◆ Assignment
When you repeat the listing below, keep every word exactly and leave out each picture.

◆ The records
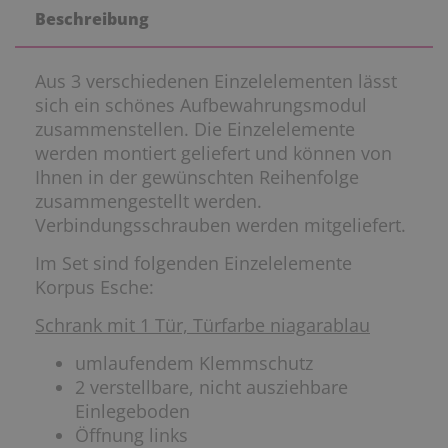
Beschreibung
Aus 3 verschiedenen Einzelelementen lässt
sich ein schönes Aufbewahrungsmodul
zusammenstellen. Die Einzelelemente
werden montiert geliefert und können von
Ihnen in der gewünschten Reihenfolge
zusammengestellt werden.
Verbindungsschrauben werden mitgeliefert.
Im Set sind folgenden Einzelelemente
Korpus Esche:
Schrank mit 1 Tür, Türfarbe niagarablau
umlaufendem Klemmschutz
2 verstellbare, nicht ausziehbare
Einlegeboden
Öffnung links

◆ Exercise output
Beschreibung
Aus 3 verschiedenen Einzelelementen lässt
sich ein schönes Aufbewahrungsmodul
zusammenstellen. Die Einzelelemente
werden montiert geliefert und können von
Ihnen in der gewünschten Reihenfolge
zusammengestellt werden.
Verbindungsschrauben werden mitgeliefert.
Im Set sind folgenden Einzelelemente
Korpus Esche:
Schrank mit 1 Tür, Türfarbe niagarablau
umlaufendem Klemmschutz
2 verstellbare, nicht ausziehbare
Einlegeboden
Öffnung links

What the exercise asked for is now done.